Saved entries
★ ★ ★ ★ ★ ★ ★

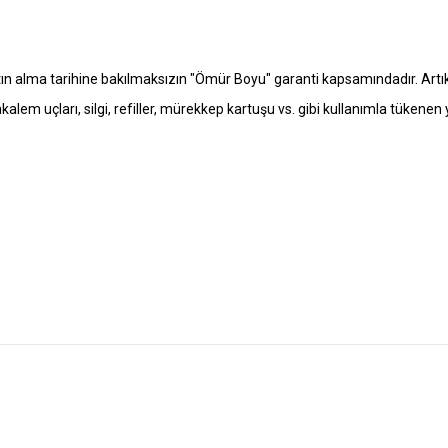
 satın alma tarihine bakılmaksızın "Ömür Boyu" garanti kapsamındadır. A
nkalem uçları, silgi, refiller, mürekkep kartuşu vs. gibi kullanımla tüken
er konularda yetersiz gördüğünüz noktaları öneri formunu kullanarak tarafımıza i
Bu ürüne ilk yorumu siz yapın!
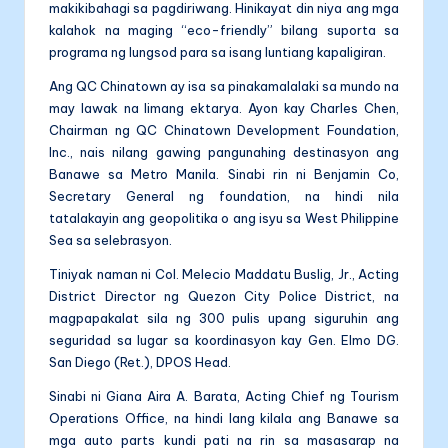
makikibahagi sa pagdiriwang. Hinikayat din niya ang mga
kalahok na maging “eco-friendly” bilang suporta sa
programa ng lungsod para sa isang luntiang kapaligiran.
Ang QC Chinatown ay isa sa pinakamalalaki sa mundo na
may lawak na limang ektarya. Ayon kay Charles Chen,
Chairman ng QC Chinatown Development Foundation,
Inc., nais nilang gawing pangunahing destinasyon ang
Banawe sa Metro Manila. Sinabi rin ni Benjamin Co,
Secretary General ng foundation, na hindi nila
tatalakayin ang geopolitika o ang isyu sa West Philippine
Sea sa selebrasyon.
Tiniyak naman ni Col. Melecio Maddatu Buslig, Jr., Acting
District Director ng Quezon City Police District, na
magpapakalat sila ng 300 pulis upang siguruhin ang
seguridad sa lugar sa koordinasyon kay Gen. Elmo DG.
San Diego (Ret.), DPOS Head.
Sinabi ni Giana Aira A. Barata, Acting Chief ng Tourism
Operations Office, na hindi lang kilala ang Banawe sa
mga auto parts kundi pati na rin sa masasarap na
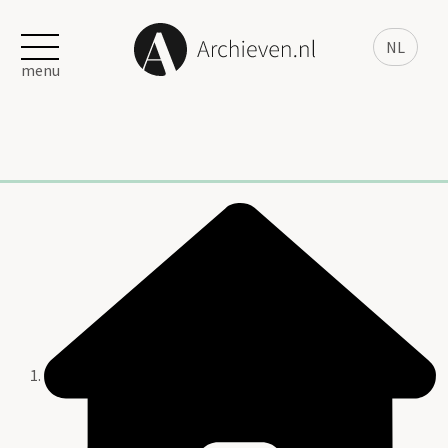
NL
menu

★ ★ ★ ★ ★ ★ ★

# THE PROBLEM
How many lines in the records hold the string "hindi"? Reply with the number only.

# FINISHED TASK
2